A 41-year-old businessman turned politician, Bajnai takes over from the unpopular Ferenc Gyurcsány and has just one year before a national election to pull the Central European nation of 10 million out of its economic crisis. 

But the new Prime Minister faces a relentless opposition, poor approval ratings and lingering public criticism over a past business failure. He takes over an economy expected to contract 6% this year and is kept afloat by a $25.1 billion IMF-led lifeline. 

Bajnai is a political independent and semi-professional soccer player. He served as economy minister for the past year. His public approval rating as economy minister is at a dismal 29 points and the opposition, who dubbed him a "Gyurcsány clone," refuses even to sit down with him.
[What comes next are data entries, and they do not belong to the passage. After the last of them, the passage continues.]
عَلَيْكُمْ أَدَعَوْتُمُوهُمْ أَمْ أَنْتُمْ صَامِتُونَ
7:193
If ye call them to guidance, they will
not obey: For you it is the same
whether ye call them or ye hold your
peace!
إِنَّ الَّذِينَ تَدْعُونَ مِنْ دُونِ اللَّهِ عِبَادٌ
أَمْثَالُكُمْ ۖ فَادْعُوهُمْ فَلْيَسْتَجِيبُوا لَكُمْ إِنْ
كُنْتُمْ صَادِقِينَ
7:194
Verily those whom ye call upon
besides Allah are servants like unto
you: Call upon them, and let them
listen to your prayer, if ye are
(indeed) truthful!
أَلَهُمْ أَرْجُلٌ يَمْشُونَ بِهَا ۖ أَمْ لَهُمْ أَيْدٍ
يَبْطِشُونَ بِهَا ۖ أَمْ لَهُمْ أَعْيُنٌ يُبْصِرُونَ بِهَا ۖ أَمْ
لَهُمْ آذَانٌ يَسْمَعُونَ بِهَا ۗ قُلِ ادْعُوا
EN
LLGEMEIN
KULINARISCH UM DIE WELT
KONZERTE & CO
It says Bajnai will be the nation's "bloodsucker" like his predecessor. 

The new Prime Minister can also hardly count on firm support from the ruling Socialists, who will elect him to office. The party is in disarray, struggling with record low ratings and Bajnai is about to ask them to approve painful welfare and pension cuts. 

‘Goose Gordon’ 

Bajnai's own past could also come back to haunt him. 

He presided over the 2003 failure of poultry producer Hajdu-Bet in which hundreds of producers lost their savings. Opposition newspapers, who have dubbed him "Goose Gordon," argued that a man who could not pilot a poultry firm through its difficulties should not be put in charge of a country. 
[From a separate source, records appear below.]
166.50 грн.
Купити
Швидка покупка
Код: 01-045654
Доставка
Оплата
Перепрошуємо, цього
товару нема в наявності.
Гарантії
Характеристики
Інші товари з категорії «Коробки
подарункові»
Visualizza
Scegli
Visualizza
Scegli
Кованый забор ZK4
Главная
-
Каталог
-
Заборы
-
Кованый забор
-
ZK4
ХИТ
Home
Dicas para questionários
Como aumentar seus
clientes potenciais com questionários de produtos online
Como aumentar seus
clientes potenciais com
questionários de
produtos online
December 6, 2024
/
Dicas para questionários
Bajnai plays goalkeeper for the 43rd Epitok or Builder sports club, a fourth division soccer team. He says his goalkeeping experience remains a valuable asset because it taught him how to play in a team, and his job was to stay at the back, defend, and not neglect his responsibilities to run up field and try fancy footwork. 

(EurActiv with Reuters.) 

Background: 

Hungarian Prime Minister Ferenc Gyurcsány surprisingly handed his resignation on 21 March, during the congress of the Hungarian Socialist Party (EurActiv 23/03/09). 

Gyurcsány, whose popularity has fallen steeply over the past two years, leaves behind a country shattered by the financial and economic crisis. 

Gyurcsány, a wealthy businessman, became Hungary's prime minister in 2004. He won re-election in 2006, supported by his reputation as a promoter of a modern free-market economy. Since 2006, however, he has struggled to maintain a parliamentary majority amid worsening economic conditions. 

A remark he made in 2006 and caught on tape caused a stir. Gyurcsány said his government had been lying "night and day" about the state of the economy, just to keep itself in power. 

The IMF, the EU and World Bank agreed a $25.1 billion economic rescue package for Hungary last November. It was the biggest loan for an emerging market economy since the global crisis began.